The Child can finish execution and until reclaimed by the parent using the wait() or waitpid() calls will be in ZOMBIE state. Child可以完成执行，直到父级使用wait（）或waitpid（）调用回收，将处于ZOMBIE状态。 This will help clear the child's process entry from the process table and allow the child pid to be reused. 这将有助于从进程表中清除子进程的进程，并允许重用子进程。 Usually when a child dies, the SIGCHLD signal is sent out to the parent which would ideally result in a handler being called subsequent to which the wait() call is executed in that handler. 通常当一个子节点死亡时，SIGCHLD信号被发送到父节点，这将理想地导致在该处理程序中执行wait（）调用之后调用处理程序。
In case the Parent exits without cleaning up the already running or zombie child (via the wait() waitpid calls), the init() process (PID 1) becomes the parent to these now orphan children. 如果Parent退出但没有清理已经运行或僵尸的子进程（通过wait（）waitpid调用），init（）进程（PID 1）将成为这些现在孤儿的父进程。 This init() process executes wait() or waitpid() calls at regular intervals. 此init（）进程定期执行wait（）或waitpid（）调用。

EDIT: typos HTH 编辑：错别字HTH

Yes, they are separate processes, but with some special "properties". 是的，它们是独立的过程，但有一些特殊的“属性”。 One of them is the child-parent relation. 其中之一是孩子与父母的关系。

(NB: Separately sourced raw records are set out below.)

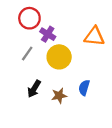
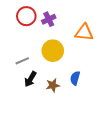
purple cross: (48, 34) -> (49, 19), moved, turned 32
gray line: (27, 54) -> (22, 61), moved, turned 32

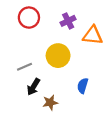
purple cross: (49, 19) -> (68, 21), moved
brown star: (53, 85) -> (50, 103), moved

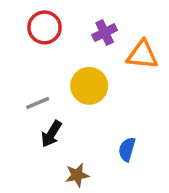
blue semicircle: (83, 86) -> (127, 149), moved
brown star: (50, 103) -> (77, 175), moved

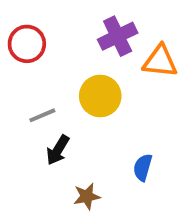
red circle: (45, 27) -> (27, 44), moved
purple cross: (105, 33) -> (118, 36), size x1.4

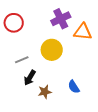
blue semicircle: (143, 167) -> (74, 87), turned -48
brown star: (87, 196) -> (45, 92), moved

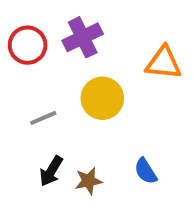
purple cross: (61, 19) -> (83, 37), moved
black arrow: (30, 78) -> (51, 171), moved

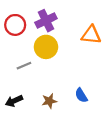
yellow circle: (102, 98) -> (46, 47), moved
black arrow: (51, 171) -> (14, 101), moved, turned 35

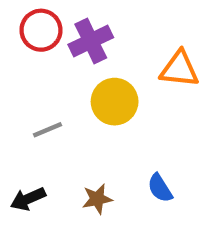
red circle: (15, 25) -> (41, 30), moved
yellow circle: (46, 47) -> (115, 102), moved

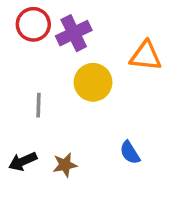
gray line: (47, 130) -> (39, 105), turned -65
brown star: (97, 199) -> (65, 165), moved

But more important is the sharing of memory pages in a copy-on-write (COW) manner: until the one of them performs a write (to a global variable or whatever) on a page, the memory pages are shared. 但更重要的是以写时复制（COW）方式共享内存页：直到其中一个执行页面上的写入（全局变量或其他），内存页面被共享。 When a write is performed, a copy of that page is created by the kernel and mapped at the right address. 执行写入时，内核会创建该页面的副本并映射到正确的地址。

The COW magic is done by in the kernel by marking the pages as read-only and using the fault mechanism. 通过在内核中将页面标记为只读并使用故障机制来完成COW魔术。